## DIRECTIONS FOR THIS TASK:
The entries below contain a line with "New Customized Control" and a line with "Image resolution: width=1344, height=2482.". Quote exactly those two lines and all lines between them.

======== RECORDS SHOWN

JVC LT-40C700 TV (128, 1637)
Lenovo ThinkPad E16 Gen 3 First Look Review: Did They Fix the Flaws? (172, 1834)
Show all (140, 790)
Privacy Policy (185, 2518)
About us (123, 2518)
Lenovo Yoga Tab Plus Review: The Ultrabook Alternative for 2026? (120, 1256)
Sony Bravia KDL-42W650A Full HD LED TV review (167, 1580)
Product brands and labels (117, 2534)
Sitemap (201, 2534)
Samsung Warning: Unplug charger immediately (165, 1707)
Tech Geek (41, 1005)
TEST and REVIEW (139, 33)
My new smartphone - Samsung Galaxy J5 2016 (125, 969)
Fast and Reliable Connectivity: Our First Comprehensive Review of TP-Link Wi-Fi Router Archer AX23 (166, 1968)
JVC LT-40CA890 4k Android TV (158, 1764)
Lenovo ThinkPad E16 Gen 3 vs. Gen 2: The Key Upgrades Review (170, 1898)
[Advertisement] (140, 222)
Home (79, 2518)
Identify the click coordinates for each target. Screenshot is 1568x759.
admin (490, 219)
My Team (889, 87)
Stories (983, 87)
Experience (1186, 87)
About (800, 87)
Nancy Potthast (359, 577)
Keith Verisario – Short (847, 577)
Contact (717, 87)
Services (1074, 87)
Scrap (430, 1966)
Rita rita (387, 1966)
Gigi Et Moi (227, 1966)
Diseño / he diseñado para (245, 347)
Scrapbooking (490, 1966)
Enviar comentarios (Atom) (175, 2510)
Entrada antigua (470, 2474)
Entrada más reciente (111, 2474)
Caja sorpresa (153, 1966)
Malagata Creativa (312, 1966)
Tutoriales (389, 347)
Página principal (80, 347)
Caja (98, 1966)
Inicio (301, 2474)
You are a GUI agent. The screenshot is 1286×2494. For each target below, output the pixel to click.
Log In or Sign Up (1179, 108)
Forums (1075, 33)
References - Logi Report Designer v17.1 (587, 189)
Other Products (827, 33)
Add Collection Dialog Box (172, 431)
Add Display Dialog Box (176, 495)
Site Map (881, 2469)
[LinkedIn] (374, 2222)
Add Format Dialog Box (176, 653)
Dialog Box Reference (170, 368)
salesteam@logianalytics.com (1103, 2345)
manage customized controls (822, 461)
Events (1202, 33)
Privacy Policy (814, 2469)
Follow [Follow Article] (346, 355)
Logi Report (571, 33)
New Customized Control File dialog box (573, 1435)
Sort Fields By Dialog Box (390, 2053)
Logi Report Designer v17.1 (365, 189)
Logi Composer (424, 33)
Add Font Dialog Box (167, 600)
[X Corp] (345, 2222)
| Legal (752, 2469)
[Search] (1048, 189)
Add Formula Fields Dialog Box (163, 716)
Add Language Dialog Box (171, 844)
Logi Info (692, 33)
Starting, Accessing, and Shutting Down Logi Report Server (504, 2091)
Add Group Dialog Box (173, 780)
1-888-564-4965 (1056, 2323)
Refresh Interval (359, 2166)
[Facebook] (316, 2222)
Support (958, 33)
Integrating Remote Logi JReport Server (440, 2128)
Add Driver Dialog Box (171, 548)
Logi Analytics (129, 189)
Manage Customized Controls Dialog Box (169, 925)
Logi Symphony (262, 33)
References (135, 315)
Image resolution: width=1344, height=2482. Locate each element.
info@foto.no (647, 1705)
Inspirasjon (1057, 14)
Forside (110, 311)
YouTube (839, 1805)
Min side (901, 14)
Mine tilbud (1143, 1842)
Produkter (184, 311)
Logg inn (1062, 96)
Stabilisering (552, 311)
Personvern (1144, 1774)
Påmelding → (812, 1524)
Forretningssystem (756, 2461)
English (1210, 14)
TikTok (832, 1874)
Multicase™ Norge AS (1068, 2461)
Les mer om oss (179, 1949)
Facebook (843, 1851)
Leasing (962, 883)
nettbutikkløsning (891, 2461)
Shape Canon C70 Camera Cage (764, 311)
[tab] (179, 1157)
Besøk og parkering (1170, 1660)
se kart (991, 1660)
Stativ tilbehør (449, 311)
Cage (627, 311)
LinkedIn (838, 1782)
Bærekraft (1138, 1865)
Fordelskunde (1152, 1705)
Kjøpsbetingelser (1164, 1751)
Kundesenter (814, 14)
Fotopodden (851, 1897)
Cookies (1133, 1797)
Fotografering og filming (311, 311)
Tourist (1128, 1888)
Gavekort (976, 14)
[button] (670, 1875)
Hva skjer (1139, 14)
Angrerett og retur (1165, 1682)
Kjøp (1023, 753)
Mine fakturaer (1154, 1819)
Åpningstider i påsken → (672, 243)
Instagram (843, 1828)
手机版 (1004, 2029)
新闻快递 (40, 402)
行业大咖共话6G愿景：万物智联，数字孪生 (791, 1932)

================

## RESPONSE BELOW:
New Customized Control File dialog box (573, 1435)
Sort Fields By Dialog Box (390, 2053)
Logi Report Designer v17.1 (365, 189)
Logi Composer (424, 33)
Add Font Dialog Box (167, 600)
[X Corp] (345, 2222)
| Legal (752, 2469)
[Search] (1048, 189)
Add Formula Fields Dialog Box (163, 716)
Add Language Dialog Box (171, 844)
Logi Info (692, 33)
Starting, Accessing, and Shutting Down Logi Report Server (504, 2091)
Add Group Dialog Box (173, 780)
1-888-564-4965 (1056, 2323)
Refresh Interval (359, 2166)
[Facebook] (316, 2222)
Support (958, 33)
Integrating Remote Logi JReport Server (440, 2128)
Add Driver Dialog Box (171, 548)
Logi Analytics (129, 189)
Manage Customized Controls Dialog Box (169, 925)
Logi Symphony (262, 33)
References (135, 315)
Image resolution: width=1344, height=2482. Locate each element.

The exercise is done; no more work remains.